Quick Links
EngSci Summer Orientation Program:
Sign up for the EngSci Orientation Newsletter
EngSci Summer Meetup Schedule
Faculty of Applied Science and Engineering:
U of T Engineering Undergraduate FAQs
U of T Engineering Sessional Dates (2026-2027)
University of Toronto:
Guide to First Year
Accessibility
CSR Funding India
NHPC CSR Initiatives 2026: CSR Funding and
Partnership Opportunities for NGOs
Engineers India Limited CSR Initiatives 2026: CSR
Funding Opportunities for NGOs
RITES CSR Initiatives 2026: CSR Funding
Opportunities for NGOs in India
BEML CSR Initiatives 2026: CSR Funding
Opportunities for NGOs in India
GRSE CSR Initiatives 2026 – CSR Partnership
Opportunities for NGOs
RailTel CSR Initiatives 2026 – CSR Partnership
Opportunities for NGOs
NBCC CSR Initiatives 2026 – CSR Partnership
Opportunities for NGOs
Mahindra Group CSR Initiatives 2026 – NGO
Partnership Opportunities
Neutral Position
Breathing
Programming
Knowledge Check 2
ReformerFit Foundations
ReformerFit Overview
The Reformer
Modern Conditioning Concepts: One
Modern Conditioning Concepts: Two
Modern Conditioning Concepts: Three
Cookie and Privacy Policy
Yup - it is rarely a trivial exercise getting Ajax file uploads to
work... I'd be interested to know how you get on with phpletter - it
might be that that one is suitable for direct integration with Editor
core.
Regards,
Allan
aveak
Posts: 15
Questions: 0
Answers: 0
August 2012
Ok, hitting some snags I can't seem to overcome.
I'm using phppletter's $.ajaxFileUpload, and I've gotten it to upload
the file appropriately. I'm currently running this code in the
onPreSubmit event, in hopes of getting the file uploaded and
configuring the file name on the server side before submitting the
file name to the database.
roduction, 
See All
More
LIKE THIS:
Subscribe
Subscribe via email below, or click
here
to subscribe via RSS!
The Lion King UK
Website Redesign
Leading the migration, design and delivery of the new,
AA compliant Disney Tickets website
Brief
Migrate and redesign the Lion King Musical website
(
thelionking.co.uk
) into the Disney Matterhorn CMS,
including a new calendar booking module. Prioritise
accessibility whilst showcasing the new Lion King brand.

+++++

--- EXERCISE DESCRIPTION ---
All lines above are to be transcribed exactly.

--- WRITTEN ANSWER ---
Quick Links
EngSci Summer Orientation Program:
Sign up for the EngSci Orientation Newsletter
EngSci Summer Meetup Schedule
Faculty of Applied Science and Engineering:
U of T Engineering Undergraduate FAQs
U of T Engineering Sessional Dates (2026-2027)
University of Toronto:
Guide to First Year
Accessibility
CSR Funding India
NHPC CSR Initiatives 2026: CSR Funding and
Partnership Opportunities for NGOs
Engineers India Limited CSR Initiatives 2026: CSR
Funding Opportunities for NGOs
RITES CSR Initiatives 2026: CSR Funding
Opportunities for NGOs in India
BEML CSR Initiatives 2026: CSR Funding
Opportunities for NGOs in India
GRSE CSR Initiatives 2026 – CSR Partnership
Opportunities for NGOs
RailTel CSR Initiatives 2026 – CSR Partnership
Opportunities for NGOs
NBCC CSR Initiatives 2026 – CSR Partnership
Opportunities for NGOs
Mahindra Group CSR Initiatives 2026 – NGO
Partnership Opportunities
Neutral Position
Breathing
Programming
Knowledge Check 2
ReformerFit Foundations
ReformerFit Overview
The Reformer
Modern Conditioning Concepts: One
Modern Conditioning Concepts: Two
Modern Conditioning Concepts: Three
Cookie and Privacy Policy
Yup - it is rarely a trivial exercise getting Ajax file uploads to
work... I'd be interested to know how you get on with phpletter - it
might be that that one is suitable for direct integration with Editor
core.
Regards,
Allan
aveak
Posts: 15
Questions: 0
Answers: 0
August 2012
Ok, hitting some snags I can't seem to overcome.
I'm using phppletter's $.ajaxFileUpload, and I've gotten it to upload
the file appropriately. I'm currently running this code in the
onPreSubmit event, in hopes of getting the file uploaded and
configuring the file name on the server side before submitting the
file name to the database.
roduction, 
See All
More
LIKE THIS:
Subscribe
Subscribe via email below, or click
here
to subscribe via RSS!
The Lion King UK
Website Redesign
Leading the migration, design and delivery of the new,
AA compliant Disney Tickets website
Brief
Migrate and redesign the Lion King Musical website
(
thelionking.co.uk
) into the Disney Matterhorn CMS,
including a new calendar booking module. Prioritise
accessibility whilst showcasing the new Lion King brand.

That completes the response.